AI4Bharat Transliteration Application

A deep transliteration engine for major languages of the Indian sub-continent.

This package provides support for:

Python Library for transliteration from Roman to Native text (using NN-based models)
HTTP API exposing for interation with web applications

Languages Supported

ISO 639 code	Language
bn	Bengali - বাংলা
gom	Gujarati - ગુજરાતી
gu	Hindi - हिंदी
hi	Kannada - ಕನ್ನಡ
kn	Konkani Goan - कोंकणी
mai	Maithili - मैथिली
ml	Malayalam - മലയാളം
mr	Marathi - मराठी
pa	Panjabi - ਪੰਜਾਬੀ
sd	Sindhi - سنڌي‎
si	Sinhala - සිංහල
ta	Telugu - తెలుగు
te	Tamil - தமிழ்
ur	Urdu - اُردُو

Usage

Python Library

Import the transliteration engine by:

from ai4bharat.transliteration import XlitEngine

Example 1 : Using word Transliteration

e = XlitEngine("hi")
out = e.translit_word("computer", topk=5, beam_width=10)
print(out)
# output:{'hi': ['कम्प्यूटर', 'कंप्यूटर', 'कम्पूटर', 'कम्पुटर', 'कम्प्युटर']}

Note:

beam_width increases beam search size, resulting in improved accuracy but increases time/compute.
topk returns only specified number of top results.
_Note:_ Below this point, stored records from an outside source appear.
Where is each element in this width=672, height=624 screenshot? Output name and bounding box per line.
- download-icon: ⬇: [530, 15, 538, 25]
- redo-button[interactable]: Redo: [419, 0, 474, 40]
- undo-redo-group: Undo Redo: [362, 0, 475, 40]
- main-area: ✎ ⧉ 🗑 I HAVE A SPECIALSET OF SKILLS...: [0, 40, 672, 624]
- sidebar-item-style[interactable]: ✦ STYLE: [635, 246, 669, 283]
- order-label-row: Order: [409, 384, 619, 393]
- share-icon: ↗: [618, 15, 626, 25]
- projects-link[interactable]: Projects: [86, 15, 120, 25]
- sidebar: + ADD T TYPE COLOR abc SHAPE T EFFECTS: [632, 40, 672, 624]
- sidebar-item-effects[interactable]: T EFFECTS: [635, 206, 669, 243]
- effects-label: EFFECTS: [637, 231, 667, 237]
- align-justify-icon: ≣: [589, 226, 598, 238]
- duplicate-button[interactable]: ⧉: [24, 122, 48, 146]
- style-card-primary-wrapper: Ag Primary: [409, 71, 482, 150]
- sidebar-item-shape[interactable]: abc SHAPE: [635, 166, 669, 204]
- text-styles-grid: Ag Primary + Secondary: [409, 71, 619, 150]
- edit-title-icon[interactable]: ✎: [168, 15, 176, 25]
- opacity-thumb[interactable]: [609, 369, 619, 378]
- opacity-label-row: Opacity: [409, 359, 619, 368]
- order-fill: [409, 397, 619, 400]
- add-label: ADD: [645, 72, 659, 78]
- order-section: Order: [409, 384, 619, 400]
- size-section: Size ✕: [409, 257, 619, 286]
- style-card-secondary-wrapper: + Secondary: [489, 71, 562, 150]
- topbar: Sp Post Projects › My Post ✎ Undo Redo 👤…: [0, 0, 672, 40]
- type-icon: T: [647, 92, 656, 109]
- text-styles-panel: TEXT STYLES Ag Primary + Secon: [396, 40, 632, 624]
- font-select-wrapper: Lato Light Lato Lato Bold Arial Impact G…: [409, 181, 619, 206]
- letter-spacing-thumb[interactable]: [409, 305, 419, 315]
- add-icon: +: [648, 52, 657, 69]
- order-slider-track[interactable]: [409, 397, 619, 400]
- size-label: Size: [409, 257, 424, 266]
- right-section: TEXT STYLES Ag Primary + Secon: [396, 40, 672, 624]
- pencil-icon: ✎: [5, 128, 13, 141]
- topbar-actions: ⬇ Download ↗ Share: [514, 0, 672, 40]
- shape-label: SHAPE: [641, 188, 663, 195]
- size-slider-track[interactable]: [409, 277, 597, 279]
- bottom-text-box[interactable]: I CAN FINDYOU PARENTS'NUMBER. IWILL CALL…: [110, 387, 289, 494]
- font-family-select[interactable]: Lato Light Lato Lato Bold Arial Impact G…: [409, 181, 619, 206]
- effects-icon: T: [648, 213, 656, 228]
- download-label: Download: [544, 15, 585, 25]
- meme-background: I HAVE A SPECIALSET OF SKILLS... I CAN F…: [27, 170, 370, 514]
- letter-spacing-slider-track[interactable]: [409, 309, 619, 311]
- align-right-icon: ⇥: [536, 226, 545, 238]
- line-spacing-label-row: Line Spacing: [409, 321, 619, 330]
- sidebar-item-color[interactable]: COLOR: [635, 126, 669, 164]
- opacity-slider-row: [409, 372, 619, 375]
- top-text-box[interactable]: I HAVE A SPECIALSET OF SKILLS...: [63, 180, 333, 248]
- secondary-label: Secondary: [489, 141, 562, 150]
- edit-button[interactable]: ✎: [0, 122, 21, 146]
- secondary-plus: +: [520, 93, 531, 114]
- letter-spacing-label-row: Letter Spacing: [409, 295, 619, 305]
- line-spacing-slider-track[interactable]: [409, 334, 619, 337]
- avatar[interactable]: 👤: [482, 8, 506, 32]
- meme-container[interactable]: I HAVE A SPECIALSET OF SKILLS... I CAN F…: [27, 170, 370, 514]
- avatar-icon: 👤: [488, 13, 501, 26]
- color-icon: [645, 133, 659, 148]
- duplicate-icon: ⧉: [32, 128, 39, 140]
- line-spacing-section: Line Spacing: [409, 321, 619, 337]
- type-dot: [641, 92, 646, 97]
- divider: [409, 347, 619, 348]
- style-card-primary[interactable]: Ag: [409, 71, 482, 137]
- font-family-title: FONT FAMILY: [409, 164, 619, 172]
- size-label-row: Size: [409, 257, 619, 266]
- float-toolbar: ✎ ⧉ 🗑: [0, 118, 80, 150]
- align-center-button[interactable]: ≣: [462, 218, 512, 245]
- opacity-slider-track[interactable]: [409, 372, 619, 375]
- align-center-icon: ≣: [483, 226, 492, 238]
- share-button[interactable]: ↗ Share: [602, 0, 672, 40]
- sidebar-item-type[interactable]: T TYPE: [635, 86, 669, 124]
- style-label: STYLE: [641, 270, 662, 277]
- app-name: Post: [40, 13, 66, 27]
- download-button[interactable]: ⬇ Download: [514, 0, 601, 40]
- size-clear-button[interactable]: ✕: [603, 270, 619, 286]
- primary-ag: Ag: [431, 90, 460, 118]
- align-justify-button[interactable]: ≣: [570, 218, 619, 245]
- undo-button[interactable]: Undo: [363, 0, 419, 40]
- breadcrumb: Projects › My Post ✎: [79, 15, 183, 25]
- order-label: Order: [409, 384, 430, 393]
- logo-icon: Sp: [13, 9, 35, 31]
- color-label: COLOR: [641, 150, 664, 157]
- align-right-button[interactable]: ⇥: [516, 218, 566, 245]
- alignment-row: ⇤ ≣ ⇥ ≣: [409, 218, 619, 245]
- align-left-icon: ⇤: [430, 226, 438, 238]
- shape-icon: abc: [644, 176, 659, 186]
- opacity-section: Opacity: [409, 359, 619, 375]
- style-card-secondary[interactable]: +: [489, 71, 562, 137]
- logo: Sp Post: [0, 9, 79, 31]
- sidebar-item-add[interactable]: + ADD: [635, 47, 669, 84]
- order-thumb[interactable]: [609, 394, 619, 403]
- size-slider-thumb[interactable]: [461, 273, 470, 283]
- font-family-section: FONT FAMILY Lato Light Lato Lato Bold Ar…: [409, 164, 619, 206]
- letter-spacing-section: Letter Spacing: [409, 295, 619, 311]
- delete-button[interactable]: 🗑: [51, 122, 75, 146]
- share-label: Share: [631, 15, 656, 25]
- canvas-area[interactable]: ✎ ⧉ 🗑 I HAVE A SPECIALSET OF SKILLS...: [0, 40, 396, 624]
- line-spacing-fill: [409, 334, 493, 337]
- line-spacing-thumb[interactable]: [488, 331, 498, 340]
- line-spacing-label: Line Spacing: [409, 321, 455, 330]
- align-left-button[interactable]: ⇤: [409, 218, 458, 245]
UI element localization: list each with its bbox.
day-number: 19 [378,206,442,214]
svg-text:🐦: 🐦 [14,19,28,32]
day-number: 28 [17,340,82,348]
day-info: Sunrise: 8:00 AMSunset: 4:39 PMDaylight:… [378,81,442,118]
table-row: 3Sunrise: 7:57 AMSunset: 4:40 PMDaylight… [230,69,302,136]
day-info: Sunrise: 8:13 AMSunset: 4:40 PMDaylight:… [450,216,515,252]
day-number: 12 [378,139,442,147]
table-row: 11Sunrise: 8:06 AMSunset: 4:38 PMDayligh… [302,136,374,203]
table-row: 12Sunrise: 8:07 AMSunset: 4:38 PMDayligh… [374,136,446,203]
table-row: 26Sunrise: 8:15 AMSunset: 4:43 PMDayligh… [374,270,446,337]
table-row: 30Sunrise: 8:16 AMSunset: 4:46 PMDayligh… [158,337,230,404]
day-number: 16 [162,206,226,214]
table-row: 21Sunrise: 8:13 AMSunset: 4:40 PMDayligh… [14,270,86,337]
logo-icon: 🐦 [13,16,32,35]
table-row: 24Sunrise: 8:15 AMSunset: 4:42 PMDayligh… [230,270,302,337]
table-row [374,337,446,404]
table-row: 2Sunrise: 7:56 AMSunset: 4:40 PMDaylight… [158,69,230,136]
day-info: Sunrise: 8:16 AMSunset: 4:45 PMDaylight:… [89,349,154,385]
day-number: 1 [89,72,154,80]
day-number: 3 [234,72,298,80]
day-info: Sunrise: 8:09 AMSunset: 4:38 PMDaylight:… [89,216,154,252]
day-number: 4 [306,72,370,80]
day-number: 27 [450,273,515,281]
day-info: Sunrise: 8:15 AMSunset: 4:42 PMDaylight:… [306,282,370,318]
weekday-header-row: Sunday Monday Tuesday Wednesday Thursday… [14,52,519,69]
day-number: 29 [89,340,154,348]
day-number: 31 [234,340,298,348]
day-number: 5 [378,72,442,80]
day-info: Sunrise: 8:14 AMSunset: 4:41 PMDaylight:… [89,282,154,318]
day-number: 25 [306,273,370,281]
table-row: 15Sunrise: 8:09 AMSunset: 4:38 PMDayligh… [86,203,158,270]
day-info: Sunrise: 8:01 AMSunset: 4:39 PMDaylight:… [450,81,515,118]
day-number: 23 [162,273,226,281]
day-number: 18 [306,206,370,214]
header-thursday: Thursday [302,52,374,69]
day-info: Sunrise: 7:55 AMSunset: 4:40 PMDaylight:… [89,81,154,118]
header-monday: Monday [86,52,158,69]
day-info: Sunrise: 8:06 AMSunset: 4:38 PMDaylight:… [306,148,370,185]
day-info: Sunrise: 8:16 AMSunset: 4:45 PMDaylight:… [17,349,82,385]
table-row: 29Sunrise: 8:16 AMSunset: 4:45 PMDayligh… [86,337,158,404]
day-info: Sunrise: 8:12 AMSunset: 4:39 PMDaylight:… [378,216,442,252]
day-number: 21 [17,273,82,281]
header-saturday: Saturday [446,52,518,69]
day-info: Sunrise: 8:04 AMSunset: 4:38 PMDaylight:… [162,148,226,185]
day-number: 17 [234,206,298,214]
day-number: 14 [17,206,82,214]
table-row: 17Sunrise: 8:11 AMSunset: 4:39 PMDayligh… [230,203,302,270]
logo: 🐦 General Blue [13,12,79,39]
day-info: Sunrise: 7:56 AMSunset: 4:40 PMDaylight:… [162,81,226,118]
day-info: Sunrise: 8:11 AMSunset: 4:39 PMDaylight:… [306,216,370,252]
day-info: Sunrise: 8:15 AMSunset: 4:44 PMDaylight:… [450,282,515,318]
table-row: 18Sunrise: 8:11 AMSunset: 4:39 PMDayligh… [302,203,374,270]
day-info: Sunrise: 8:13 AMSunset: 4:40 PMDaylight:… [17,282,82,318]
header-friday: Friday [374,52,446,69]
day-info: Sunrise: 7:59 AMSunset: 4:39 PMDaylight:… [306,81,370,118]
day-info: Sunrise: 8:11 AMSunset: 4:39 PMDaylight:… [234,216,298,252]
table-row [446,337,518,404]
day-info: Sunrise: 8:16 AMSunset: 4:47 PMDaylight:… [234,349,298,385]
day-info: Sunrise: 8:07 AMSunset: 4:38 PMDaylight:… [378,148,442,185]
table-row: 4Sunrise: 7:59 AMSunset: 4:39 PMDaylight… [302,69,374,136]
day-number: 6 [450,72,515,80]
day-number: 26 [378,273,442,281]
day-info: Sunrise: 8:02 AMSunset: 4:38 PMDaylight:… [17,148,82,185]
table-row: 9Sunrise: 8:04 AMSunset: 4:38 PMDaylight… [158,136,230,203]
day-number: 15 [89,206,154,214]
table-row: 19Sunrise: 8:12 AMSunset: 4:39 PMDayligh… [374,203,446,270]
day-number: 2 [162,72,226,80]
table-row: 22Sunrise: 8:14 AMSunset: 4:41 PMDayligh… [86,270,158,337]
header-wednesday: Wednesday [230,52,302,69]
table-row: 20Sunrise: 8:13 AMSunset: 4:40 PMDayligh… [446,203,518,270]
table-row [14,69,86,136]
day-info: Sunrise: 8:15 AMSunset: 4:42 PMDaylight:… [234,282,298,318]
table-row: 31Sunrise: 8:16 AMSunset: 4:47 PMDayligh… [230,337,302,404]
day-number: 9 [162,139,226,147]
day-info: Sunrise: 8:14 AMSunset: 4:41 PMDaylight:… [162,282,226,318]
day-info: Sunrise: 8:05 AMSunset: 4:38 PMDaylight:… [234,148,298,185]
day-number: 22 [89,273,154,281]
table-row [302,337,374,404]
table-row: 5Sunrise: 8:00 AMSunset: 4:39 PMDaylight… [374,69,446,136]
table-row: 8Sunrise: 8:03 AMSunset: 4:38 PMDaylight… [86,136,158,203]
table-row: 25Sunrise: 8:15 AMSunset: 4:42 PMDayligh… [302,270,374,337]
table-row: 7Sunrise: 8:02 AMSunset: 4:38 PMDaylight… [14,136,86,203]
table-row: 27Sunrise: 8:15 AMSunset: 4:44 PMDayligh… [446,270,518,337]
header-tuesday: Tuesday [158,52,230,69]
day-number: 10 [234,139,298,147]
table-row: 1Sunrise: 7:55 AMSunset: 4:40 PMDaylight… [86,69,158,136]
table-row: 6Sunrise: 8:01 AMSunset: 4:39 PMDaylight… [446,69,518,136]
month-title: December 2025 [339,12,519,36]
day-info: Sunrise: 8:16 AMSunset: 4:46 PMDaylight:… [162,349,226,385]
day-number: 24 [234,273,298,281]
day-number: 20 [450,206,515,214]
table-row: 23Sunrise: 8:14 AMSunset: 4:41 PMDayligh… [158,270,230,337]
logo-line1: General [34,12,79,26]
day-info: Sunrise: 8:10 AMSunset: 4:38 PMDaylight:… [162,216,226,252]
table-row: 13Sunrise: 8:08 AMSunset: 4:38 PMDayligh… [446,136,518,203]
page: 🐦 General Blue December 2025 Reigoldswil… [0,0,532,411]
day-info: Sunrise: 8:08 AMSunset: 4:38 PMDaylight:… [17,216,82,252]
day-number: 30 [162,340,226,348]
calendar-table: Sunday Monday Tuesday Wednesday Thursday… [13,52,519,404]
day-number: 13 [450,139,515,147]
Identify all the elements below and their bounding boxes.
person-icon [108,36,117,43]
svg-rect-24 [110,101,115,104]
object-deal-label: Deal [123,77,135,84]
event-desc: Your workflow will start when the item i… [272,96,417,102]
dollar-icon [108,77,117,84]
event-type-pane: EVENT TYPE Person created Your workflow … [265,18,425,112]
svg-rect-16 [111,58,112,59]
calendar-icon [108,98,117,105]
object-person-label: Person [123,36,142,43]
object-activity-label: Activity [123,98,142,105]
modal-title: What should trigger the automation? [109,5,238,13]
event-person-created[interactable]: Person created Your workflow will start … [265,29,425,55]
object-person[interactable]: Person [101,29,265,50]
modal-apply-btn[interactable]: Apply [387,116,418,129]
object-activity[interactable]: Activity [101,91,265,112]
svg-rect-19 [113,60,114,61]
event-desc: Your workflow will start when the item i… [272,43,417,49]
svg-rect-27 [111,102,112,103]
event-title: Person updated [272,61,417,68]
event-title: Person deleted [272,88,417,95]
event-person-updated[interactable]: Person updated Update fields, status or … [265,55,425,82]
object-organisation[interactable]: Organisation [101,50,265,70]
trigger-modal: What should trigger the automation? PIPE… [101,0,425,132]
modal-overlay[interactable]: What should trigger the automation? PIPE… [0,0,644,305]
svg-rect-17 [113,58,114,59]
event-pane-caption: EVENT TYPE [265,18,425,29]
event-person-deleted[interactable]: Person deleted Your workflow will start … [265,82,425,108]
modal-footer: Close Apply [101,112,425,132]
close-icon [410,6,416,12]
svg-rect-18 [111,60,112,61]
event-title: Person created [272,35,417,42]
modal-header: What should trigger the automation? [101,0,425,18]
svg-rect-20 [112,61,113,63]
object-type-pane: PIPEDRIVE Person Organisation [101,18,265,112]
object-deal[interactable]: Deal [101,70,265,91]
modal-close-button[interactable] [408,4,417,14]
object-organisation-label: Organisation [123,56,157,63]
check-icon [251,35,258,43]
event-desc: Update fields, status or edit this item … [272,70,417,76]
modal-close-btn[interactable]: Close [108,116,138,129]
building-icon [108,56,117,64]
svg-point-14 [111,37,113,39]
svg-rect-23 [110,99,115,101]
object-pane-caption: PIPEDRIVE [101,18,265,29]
Example 2 : Using Sentence Transliteration

e = XlitEngine("ta")
out = e.translit_sentence("vanakkam ulagam !", beam_width=10)
print(out)
# output: {'ta': 'வணக்கம் உலகம் !'}

Note:

Only single top most prediction is returned for each word in sentence.

Example 3 : Using Multiple language Transliteration

e = XlitEngine(["ta", "ml"])
# leave empty or use "all" to load all available languages
# e = XlitEngine("all)

out = e.translit_word("amma", topk=5, beam_width=10)
print(out)
# {'ta': ['அம்மா', 'அம்ம', 'அம்மை', 'ஆம்மா', 'ம்மா'], 'ml': ['അമ്മ', 'എമ്മ', 'അമ', 'എഎമ്മ', 'അഎമ്മ']}

out = e.translit_sentence("hello world", beam_width=10)
print(out)
# output: {'ta': 'ஹலோ வார்ல்ட்', 'ml': 'ഹലോ വേൾഡ്'}

## Specify language name to get only specific language result
out = e.translit_word("amma", lang_code = "ml", topk=5, beam_width=10)
print(out)
# output: ['അമ്മ', 'എമ്മ', 'അമ', 'എഎമ്മ', 'അഎമ്മ']

Example 4 : Transliteration for all available languages

e = XlitEngine()
out = e.translit_sentence("Hello World", beam_width=10)
print(out)
# {'bn': 'হেল ওয়ার্ল্ড', 'gu': 'હેલો વર્લ્ડ', 'hi': 'हेलो वर्ल्ड', 'kn': 'ಹೆಲ್ಲೊ ವರ್ಲ್ಡ್', 'gom': 'हॅलो वर्ल्ड', 'mai': 'हेल्लो वर्ल्ड', 'ml': 'ഹലോ വേൾഡ്', 'mr': 'हेलो वर्ल्ड', 'pa': 'ਹੇਲੋ ਵਰਲਡ', 'sd': 'هيلو ورلد', 'si': 'හිලෝ වර්ල්ඩ්', 'ta': 'ஹலோ வார்ல்ட்', 'te': 'హల్లో వరల్డ్', 'ur': 'ہیلو وارڈ'}

Web API Server

Running a flask server in 3 lines:

from ai4bharat.transliteration import xlit_server
app, engine = xlit_server.get_app()
app.run(debug=True, host='0.0.0.0', port=8000)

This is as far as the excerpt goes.